Was ökologische Erinnerungsorte sind, definiert der Herausgeber so: „Ökologische Erinnerungsorte sind geographisch und zeitlich begrenzte Ereignisse, in denen die Interaktion von Mensch und Natur in ihrer ganzen Vielfalt eine wesentliche Rolle spielt“. Diese Ereignisse zeichnen sich durch Folgen aus, die über die Zeit des Ereignisses weit hinausreichen und bis in die Gegenwart nachwirken. Auf diesem Grundverständnis erfolgt die Auswahl von 11 Erinnerungsorten, die in drei Kategorien sortiert werden: in deutsche, grenzüberschreitende und globale Erinnerungsorte.

Es beginnt mit der Geschichte des „Knechtsandes“, einer Sandbank in der Wesermündung, die in den 1950er Jahren im Zentrum eines aufsehenerregenden Nutzungskonflikts stand, dann unter Naturschutz gestellt wurde und im Nationalpark Wattenmeer aufging. Das zweite Beispiel ist GAU, das Kürzel für den größten anzunehmenden Unfall. Verfolgt man die Spur des Begriffs, landet man bei den Paradoxien der Atomkontroverse: Der GAU verkörperte zunächst das Streben nach Regeln für den Umgang mit den Risiken der Atomkraft, dann jedoch das Umkippen der Zweifel innerhalb der Atomgemeinde in eine öffentliche Kontroverse, in der GAU von einem technischen Begriff zu einer Chiffre für die Entgrenzung aller bekannten Gefahren wurde.

Beim dritten Beispiel, dem „Wintersport“, geht es um ein andersartiges Schlüsselthema der Moderne: Diese sportliche Betätigung brachte viele Menschen mit der Natur in Kontakt, warf zugleich aber die Frage auf, wie viel menschlicher Einfluss mit diesem Naturerlebnis ökologisch verträglich ist.

Diese spezifische Auswahl von Erinnerungsorten zeigt nicht nur, wie umfassend der Begriff ist, sondern auch, wie er ausgelegt werden kann, was konsequenterweise zu der Frage führt, welche Beispiele der Leser stattdessen anführen möchte. Waren da nicht auch Wyhl und Wendland, Rinderwahn und Gentechnik, die bis heute kräftig nachwirken oder andernorts neu auftauchen?

Die grenzüberschreitenden Erinnerungsorte, die ausgewählt wurden, beginnen mit der Betrachtung der Rolle des Films: „Serengeti darf nicht sterben“, einem überzeitlichen Bekenntnis zum Schutz der afrikanischen Natur, der zugleich Projektionsfläche deutscher Phantasien war und ist.
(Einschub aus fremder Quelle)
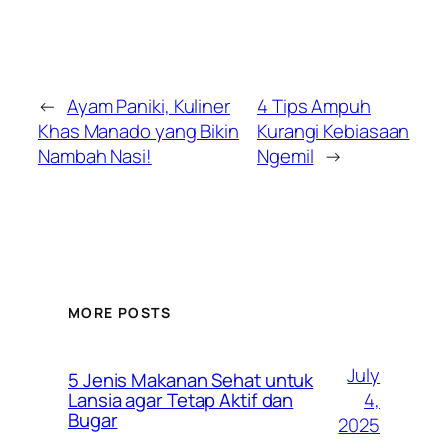
←
Ayam Paniki, Kuliner
4 Tips Ampuh
Khas Manado yang Bikin
Kurangi Kebiasaan
Nambah Nasi!
Ngemil
→
MORE POSTS
July
5 Jenis Makanan Sehat untuk
4,
Lansia agar Tetap Aktif dan
Bugar
2025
Beim deutsch-russischen „Erdgasprojekt“ geht es nicht nur um wirtschaftliches Kalkül und potentielle Meeresverschmutzung, sondern auch um europäische Geschichte. „Tschernobyl“ ist der wohl konfliktträchtigste Erinnerungsort, weil er die permanente Bedrohung aber auch die regional unterschiedlichen Einstellungen zur Atomenergie symbolisiert.

Auch bei den globalen Erinnerungsorten gelingt dem Herausgeber eine Überraschung. Das koloniale „Erdnuss-Projekt“ im heutigen Tansania gilt als Manifestation planerischer Hybris, die zum Inbegriff eines aus dem Ruder laufenden Großprojekts wurde – und die sich im Landgrabbing andernorts in Afrika wiederholen könnte. Der „Assuan-Staudamm“, das andere Beispiel, steht in einer konfliktreichen Ahnenreihe, die von der Tennessee Valley Authority bis zum Drei-Schluchten-Damm in China reicht. Mit „Tambora und Krakatau“ nimmt das Buch zwei Vulkanausbrüche in den Blick, die im wörtlichen wie im übertragenen Sinn globale Erschütterungen auslösten, aber nicht menschengemachte sondern natürliche Erinnerungsorte sind.

Auch nach Lektüre dieser Kapitel drängt sich die Frage auf, welche ökologischen Erinnerungsorte der Leser selbst erinnert und behandelt sehen möchte. Der Rezensent darf dazu seine Präferenzen nicht äußern. Er darf aber an Jared Diamonds „Kollaps“ erinnern: ein Buch, das Beispiele gesellschaftlicher Zusammenbrüche beschreibt, die ganz wesentlich ökologisch bedingt waren – von den Maya, der Osterinsel, den Wikingern bis zu Gesellschaften von heute.